The Union Budget 2018 is good or bad for common men’s personal finance? It introduced LTCG (Long Term Capital Gain Tax).

Prima facie it is causing disruptions for sure.

Long term capital gain tax (LTCG) and Dividend distribution tax (DDT) has been introduced again.

But small investors will not be effected much by LTCG.

I heard our finance minister saying, “… I have been putting surplus money in the hands of the middle-class taxpayer”. Lets see how much of this is true.

From the side of the Indian Government, it is also true that fiscal health of India has been deteriorating.

The easy way forward to manage this situation is to tax the salaried middle class more.

The Finance Minister has not taxed the people directly, it has been done through LTCG, DDT, CESS etc.

But the small investors has been spared as LTCG upto **Rs.1.0 Lakhs** will not be taxed.

In this article we will see in short, various pros and cons of this Union Budget 2018 on our personal finance.

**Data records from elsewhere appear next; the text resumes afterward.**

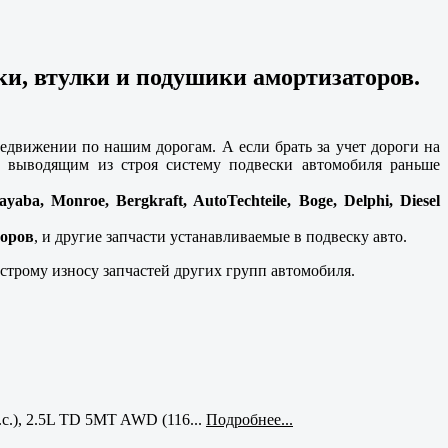
и, втулки и подушики амортизаторов.
едвижении по нашим дорогам. А если брать за учет дороги на
м выводящим из строя систему подвески автомобиля раньше
ayaba, Monroe, Bergkraft, AutoTechteile, Boge, Delphi, Diesel
торов
, и другие запчасти устанавливаемые в подвеску авто.
строму износу запчастей других групп автомобиля.
с.), 2.5L TD 5MT AWD (116...
Подробнее...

Lets start with the most talked about case of this Union Budget 2018

## #1. Long Term Capital Gain Tax (LTCG) – 10%

LTCG has been imposed again on equity linked investments.

Yes, LTCG has not been imposed for the first time in India.

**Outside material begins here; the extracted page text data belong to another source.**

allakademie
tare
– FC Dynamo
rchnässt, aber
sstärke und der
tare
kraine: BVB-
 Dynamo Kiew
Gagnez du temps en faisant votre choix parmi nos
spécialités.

In fact it was only in 2004-05 Union Budget that, then Finance Minister P.Chitambram has done away with LTCG.

What are equity linked investment?

Direct stocks and all equity based mutual funds will come under the purview of LTCG.

So with LTCG now being applicable, what we must review again has been discussed here…

### #1.1 What is the definition of “Long Term”

Suppose you bought an equity investment today.

If you sell it for profit after **12 months** from now, the profit portion will be the long term capital gain.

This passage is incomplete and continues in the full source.